Objeções contemporâneas. Há também objeções contemporâneas à doutrina. Quero considerar três. A primeira é algo que poderia ocorrer a qualquer estudante de lógica simbólica: Platão não poderia ter conhecimento da revolucionária lógica quantificada desenvolvida por Gottlob Frege no final do século XIX. Isso o levou a confundir nossa gramática de superfície com a gramática lógica no que concerne à nominalização de predicados. Para esclarecer isso, considere os seguintes enunciados:

 

     A

(1)  Sócrates é justo.

(2)  O Partenon é um templo.

(3)  Atenas é uma cidade.

 

Com base na gramática Platão sabia que todos esses enunciados tem uma estrutura do tipo Sujeito-Predicado cuja forma geral é:

 

Fa

 

Onde a está para o sujeito e F para o predicado. Essa é não só a forma gramatical como também a forma lógica das sentenças do tipo A. Isso posto, ele intuitivamente as comparava com enunciados como:

 

      B

(1)  A justiça deve ser buscada.

(2)  A beleza faz bem aos olhos.

(3)  O bem é admirável.

 

Nesses enunciados os predicados ‘...é justo’, ‘...é belo’ e ‘...é bom’ são nominalizados, encontrando-se no lugar dos sujeitos. Ora, como as sentenças dos exemplos do tipo B tem a mesma forma gramatical que os exemplos do tipo A, ele concluiu que eles também tinham a estrutura lógica Fa. Mas essa constatação deve ter suscitado o problema. Platão encontrava Sócrates, o Partenon e Atenas no mundo visível, podendo até apontar para essas coisas. Mas ele não conseguia encontrar a justiça, a beleza e o bem nesse mundo visível, ainda que encontrasse coisas justas, belas e boas. A conclusão não se fazia esperar. Como não se fazia visível nenhum referente para termos-sujeitos como ‘o bem’, ‘a beleza’ e ‘a justiça’, ele concluiu ser razoável supor a existência de um mundo não visível, mas puramente inteligível, no qual poderia ser encontrado o que ele chamou de ‘o bem-em-si-mesmo’, etc.

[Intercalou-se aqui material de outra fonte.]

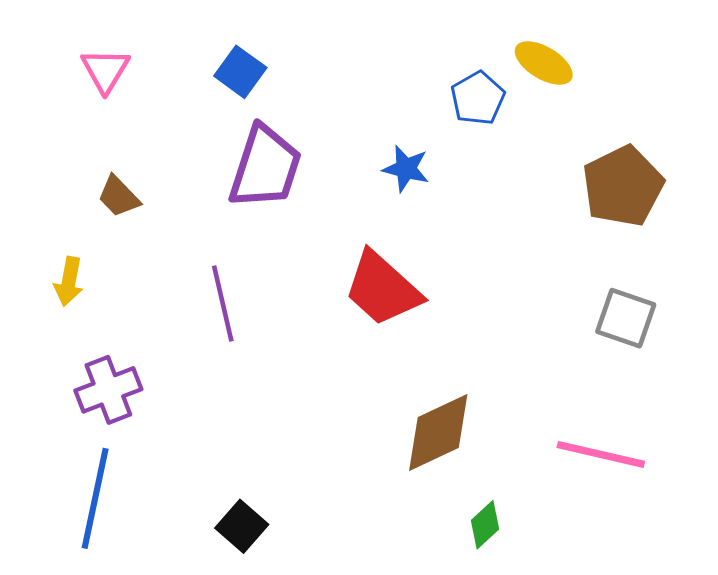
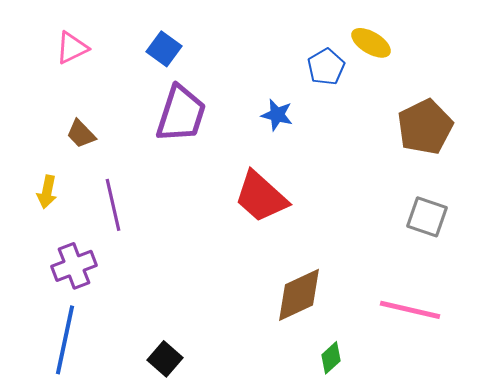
pink triangle: (105, 70) -> (72, 48), turned 33
purple line: (223, 303) -> (113, 205), moved

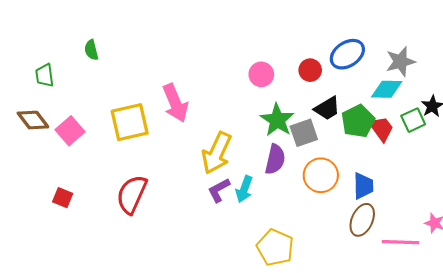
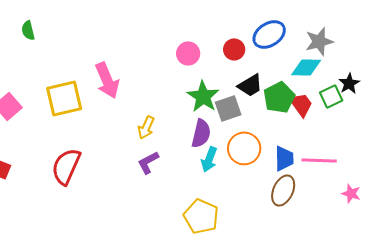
yellow arrow: (217, 153) -> (146, 127), size x0.6
cyan arrow: (244, 189) -> (209, 159), moved
pink line: (400, 242) -> (319, 160), moved

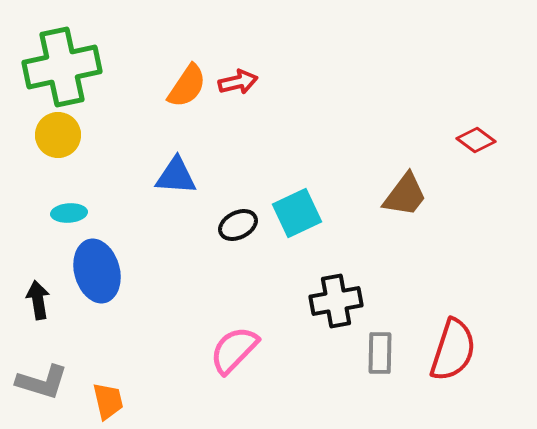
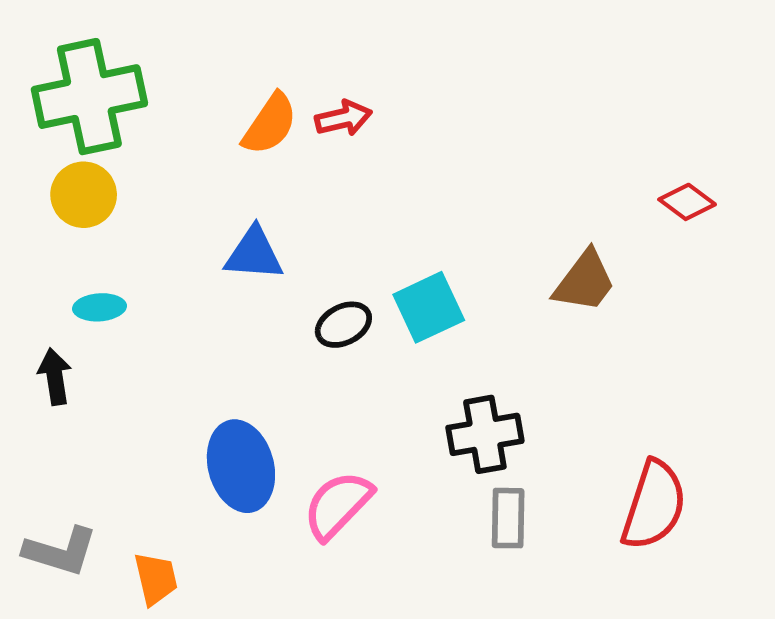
blue ellipse: (97, 271) -> (241, 466), moved
black arrow: (38, 300) -> (55, 377), moved
gray rectangle: (380, 353) -> (508, 518), moved

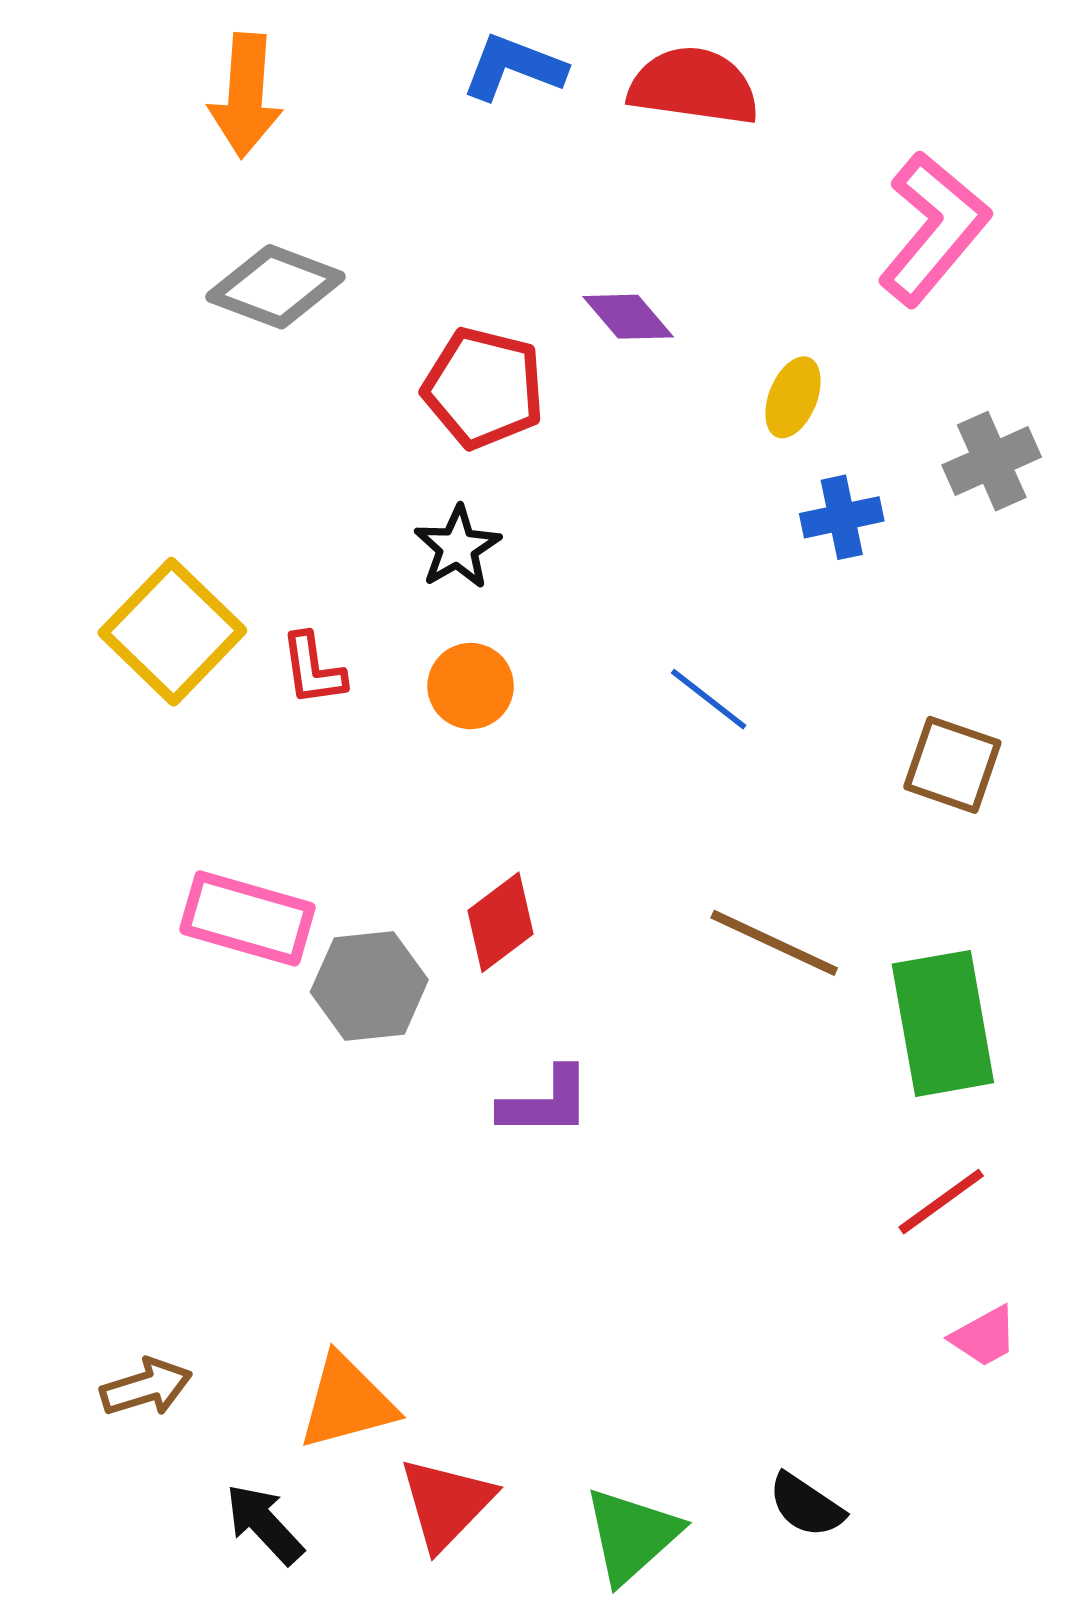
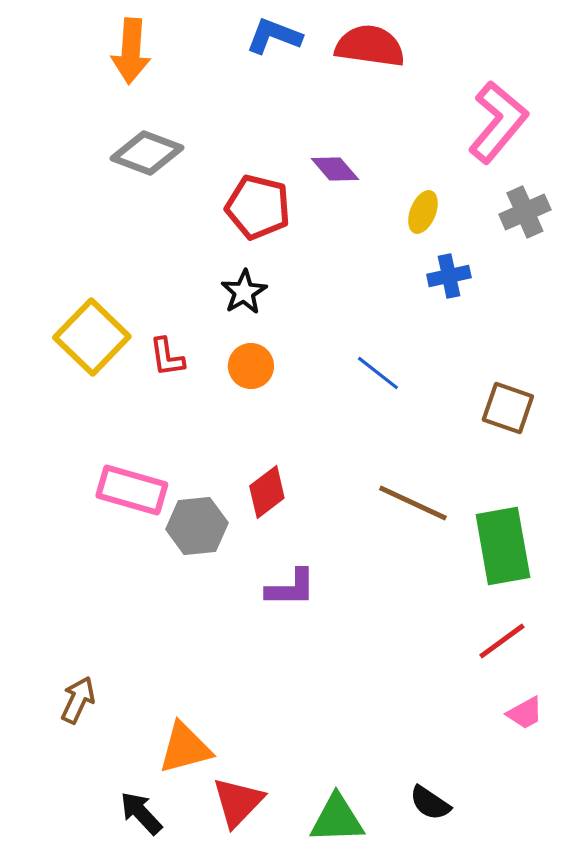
gray cross: (992, 461) -> (525, 212), moved
brown arrow: (146, 1387) -> (78, 700), moved, turned -48
green triangle: (632, 1535) -> (337, 819), turned 40

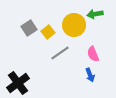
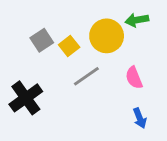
blue arrow: (90, 75) -> (140, 118), moved
black cross: (18, 83) -> (26, 98), moved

   A lógica quantificada desqualificou essa ilação. As sentenças do tipo A possuem realmente a mesma forma lógica Fa, que é idêntica à forma gramatical. Mas as sentenças do tipo B possuem uma forma lógica completamente diferente. Uma sentença como “O bem é admirável” nominalizando o predicado ‘...é bom’ deixa-se mais economicamente analisar como “Tudo o que é bom é admirável”, ou ainda, “Para todo x, se x é bom, então x é admirável”. Ou, por fim, simbolizando ‘...é bom’ como F, ‘...é admirável’ como G e ‘para todo x’ como (x), podemos formalizar a frase como: “(x) (Fx → Gx).” Contudo, esse procedimento desfaz a exigência de que o predicado nominalizado possua referência, em uma análise que se estende a qualquer sentença do tipo B. Todas elas são analisáveis como possuindo a estrutura lógica geral:

 

(x) (Fx → Gx)[10]

 

O importante é notar que essa é uma estrutura completamente diferente de Fa. E o ponto crucial é que (x) (Fx → Gx) é uma sentença universal que não demanda a existência de nenhum objeto no mundo visível que precise ser apontado como referente de algum sujeito! Como Platão não conhecia lógica quantificada, ele foi enganado pela estrutura gramatical, que é a mesma tanto para as sentenças do tipo A quanto para as do tipo B. Pode ser que essa confusão não tenha sido a única razão de sua postulação de um mundo de ideias, mas foi certamente um fator de maior importância.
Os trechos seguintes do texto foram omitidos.